First pipeline
Build your first Arroyo pipeline
Once you’ve set up an Arroyo cluster, you’re ready to start building pipelines. This tutorial will walk you through how to use Arroyo to process data in real-time.
Start by opening up the Arroyo Web UI at http://localhost:5115.
Creating a demo source
Arroyo includes several generated data sources we can use to try out the engine. To create one, go to the Connections tab on the left menu, and click “Create Connection”.
From there, you can choose what type of connection you would like to create. For this tutorial, we’re going to create a Nexmark source. Nexmark is a standard benchmark for streaming systems. It involves various query patterns over a data set from a simulated auction website.
Find Nexmark in the list of connectors and click “Create.” Then set the desired event rate. For this tutorial, 100 messages/sec should suffice. Leave the other fields blank.
Click next, and finally give name the source nexmark
, and click “Test
Connection,” then “Create” to finish creating the source.
Creating a pipeline
Now that we’ve created a source to query, we can start to build pipelines by writing SQL. Navigate to the Pipelines page on the left sidebar, then click “Create Pipeline.”

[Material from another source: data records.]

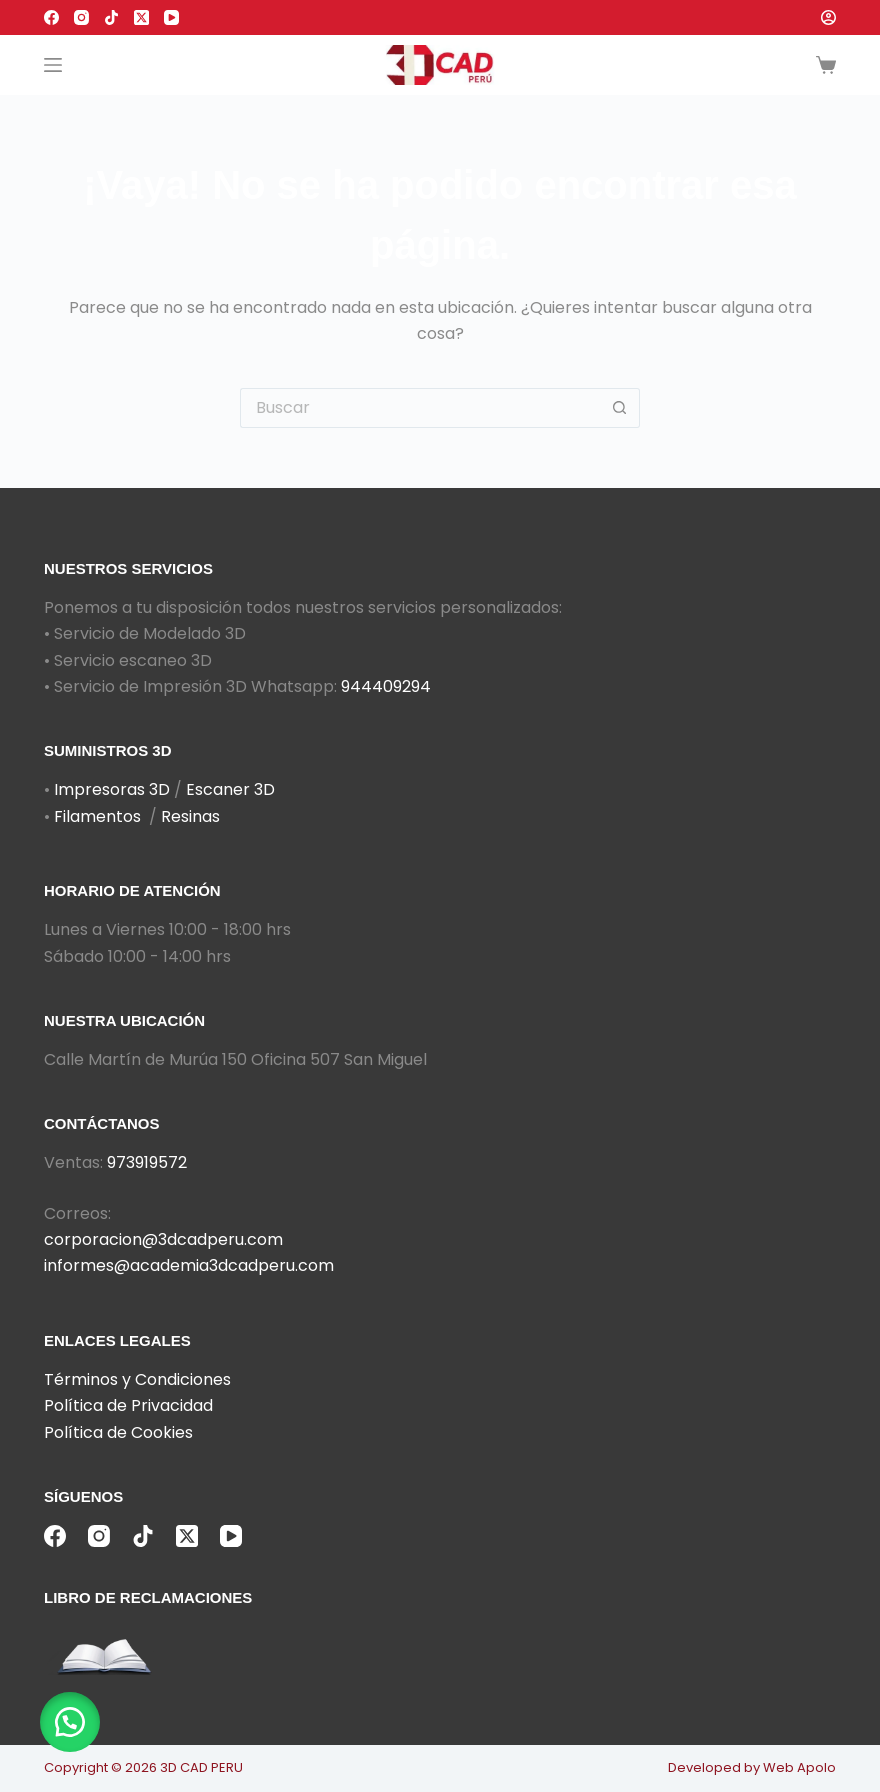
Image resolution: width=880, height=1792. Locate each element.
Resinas (190, 816)
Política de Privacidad (128, 1405)
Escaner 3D (230, 789)
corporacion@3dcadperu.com (163, 1239)
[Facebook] (51, 17)
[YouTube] (171, 17)
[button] (70, 1722)
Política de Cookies (118, 1432)
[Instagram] (81, 17)
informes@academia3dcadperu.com (189, 1265)
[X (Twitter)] (141, 17)
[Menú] (53, 65)
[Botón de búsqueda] (620, 408)
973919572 (147, 1162)
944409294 (386, 686)
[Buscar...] (420, 408)
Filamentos (97, 816)
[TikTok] (111, 17)
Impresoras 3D (112, 789)
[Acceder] (828, 17)
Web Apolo (799, 1767)
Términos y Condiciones (137, 1379)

This opens up the SQL editor. On the left is a list of tables that we can query (our catalog). The main UI consists of a text editor where we can write SQL, and actions we can take with that query, like previewing it on our data set.
First query
Let’s start with a simple query. Type this into the editor:
SELECT bid FROM nexmark WHERE bid IS NOT NULL;
and hit “Preview.”
This will simply dump out all of our data from our source that fits the filter criteria, which can be useful to get a handle on our data before we start to build more sophisticated queries.
Once the query runs, you should start to see outputs in the Results tab. Since we did a simple pass-through query, each input event will result in a single output line.
Windows
Many streaming pipelines involve working with time in some way. Arroyo supports
a few different ways of expressing computations over the time characteristic of
our data. Let’s add a sliding window (called hop
in SQL) to perform a
time-oriented aggregation:
SELECT avg(bid.price) as avg_price
FROM nexmark
WHERE bid IS NOT NULL
GROUP BY hop(interval '2 seconds', interval '10 seconds');
This query computes an aggregate function (avg) over a sliding window with a 10 second width, updating every 2 seconds. You can preview this and see that it does what you would expect: produce a result every 2 seconds for the average bid price for all bids in the past ten seconds.
Arroyo supports complex analytical SQL functions, like SQL windows. Let’s use that capability to implement query 5 of the Nexmark benchmark, which asks us to find the top 5 auctions by the number of bids over a sliding window. In Arroyo, that query looks like this:
SELECT auction, row_num FROM (
SELECT *, ROW_NUMBER() OVER (
PARTITION BY window
ORDER BY count DESC) AS row_num
FROM (SELECT count(*) AS count, bid.auction AS auction,
hop(interval '2 seconds', interval '60 seconds') AS window
FROM nexmark WHERE bid is not null
GROUP BY 2, window)) WHERE row_num <= 5
Plug that into the editor and preview it, validating the results look like we expect.
Running the pipeline
Once we’re happy with it, we can run the pipeline for real. Click the “Launch” button, give it a name
(for example “top_auctions”). Because we didn’t specify a sink in the query (via an INSERT INTO
statement),
Arroyo will automatically add a Web sink so that we can view the results in the Web UI. Click “Start” to create
the pipeline.
This will start the pipeline. Once it’s running, we can click nodes on the pipeline dataflow graph and see metrics for that operator. Clicking into the Outputs tab we can tail the results for the pipeline. The Checkpoints tab shows metadata for the checkpoints for the pipeline. Arroyo regularly takes consistent checkpoints of the state of the pipeline (using a variation of asynchronous barrier snapshotting algorithm described in this paper) so we can recover from failure.
We can also control execution of the pipeline, stopping and starting it. Before stopping the pipeline Arroyo takes a final checkpoint so that we can restart it without any data loss.